At the regional scale, the project reinterprets the ubiquitous metal shed as a unifying infrastructural canopy organizing diverse programs beneath a porous framework. At the ecological scale, the structure is designed to mitigate environmental impact and regenerate regional plant habitats, positioning architecture as an instrument of environmental stewardship rather than extraction.

Plauché describes this project as prioritizing research and exploration over fixed outcomes. Rather than resolving into a single architectural object, Superstructure Ecology proposes a system adapting to diverse ecological contexts, programs, and geographic conditions. Design decisions remain connected across regional systems, material logic, and human experience, reinforcing a continuous dialogue among scale, performance, and use.

above: Renderings of Superstructure Ecology

This systems-based approach closely aligns with Plauché’s goals for the Hines College’s Environmental Design program. The project drives systems thinking, interdisciplinary inquiry, and adaptability, demonstrating how design can move fluidly across scales while maintaining conceptual clarity. By operating simultaneously across architectural, landscape, infrastructural, and ecological domains, Superstructure Ecology reflects the program’s emphasis on preparing resilient designers to navigate complex environmental challenges and evolving professional pathways.

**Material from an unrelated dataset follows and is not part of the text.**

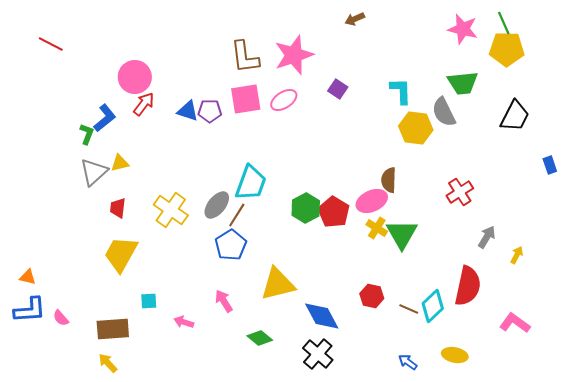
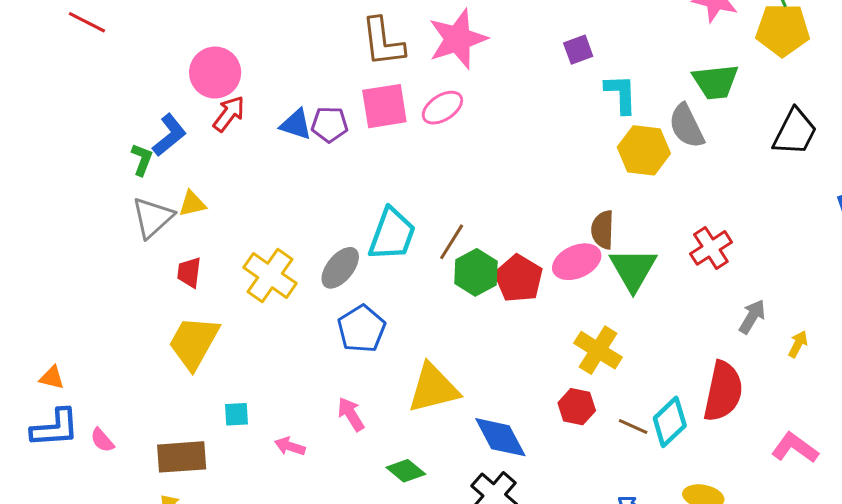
purple square: (338, 89) -> (578, 50), moved, turned 36
brown line: (237, 215) -> (452, 242), moved
yellow cross: (377, 228) -> (598, 350), moved, size x1.4
green triangle: (402, 234) -> (633, 269), moved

“Our IDA award situates Superstructure Ecology within a growing global discourse that views ecological performance as central to architectural design rather than supplementary,” Plauché shared.

Superstructure Ecology is an ongoing line of inquiry rather than a finished solution. It functions not only as speculative but also as actionable. The project is intended to evolve into a research platform, with opportunities to expand into new ecological contexts, test additional infrastructural typologies, and inform both teaching and future design work. Within the Environmental Design curriculum, the project will shape urban-scale studios focused on ecology and infrastructure, reinforcing the value of speculative, research-driven design as a rigorous mode of inquiry.